The Fix is directed in visionary fashion by Michael Strassen and the lighting – mainly in red, white and blue and evocative of the Stars and Stripes – is by Steve Miller. The book and lyrics are by John Dempsey with music composed by Dana P. Rowe and the story is set in America, beginning with the Presidential election campaign of Senator Reed (Pete Gallaher). Unfortunately, Senator Reed dies during a liaison with his mistress but his wife Violet (Liz May Brice) refuses to let her White House ambitions die and, in an emotionally charged number, she boldly asserts “If I can’t be the President’s wife, I can still be the President’s mother!” With the help of the Senator’s crippled brother, Grahame (Miles Western), Violet begins to groom her unmotivated son, Cal (Louis Maskell) to follow in his father’s footsteps. Cal enrolls in the Army and then enjoys a meteoric rise from City Councilman to Senator but is corrupted by his success and becomes involved with drugs, an ex-stripper and the Mafia. Cal’s unraveling is dramatic and inevitable.
Rowe has set the intelligent, well-written lyrics to music in a variety of styles, ranging from Rock ‘n’ Roll through Country and Western to Broadway. And, in delivering the songs, the cast make maximum use of the limited performance space for their choreography. The dancing was always entertaining, full of energy but often sultry. It is unfair to pick a standout from such an all-round, amazing cast but Miles Western, playing Cal’s wily uncle, deserves a special mention. Despite playing a crippled, suffering character, his comic timing and delivery provided some humourous moments that lightened the more serious tones of the show.

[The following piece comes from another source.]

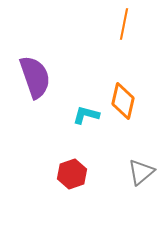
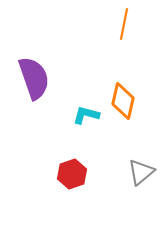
purple semicircle: moved 1 px left, 1 px down
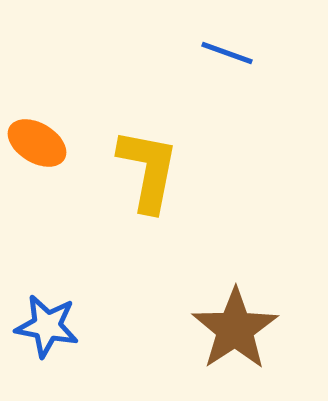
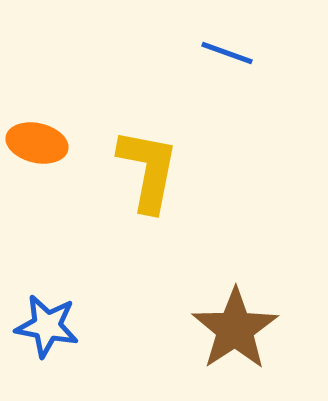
orange ellipse: rotated 18 degrees counterclockwise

There were no frills: no set; no crazy lighting; no breaks for scene changes. Just a few props and the power of performance by an amazing cast. The Fix takes place in modern America but its message of the corrupting power of political ambition is universal. Donmar Warehouse debuted the show back in 1997 and it is difficult to understand why it has taken so long for another production to emerge. This spectacular performance at the Union Theatre underlines the musical’s power and relevance and I hope it won’t be too long until we see The Fix and all its cast members on a London stage again.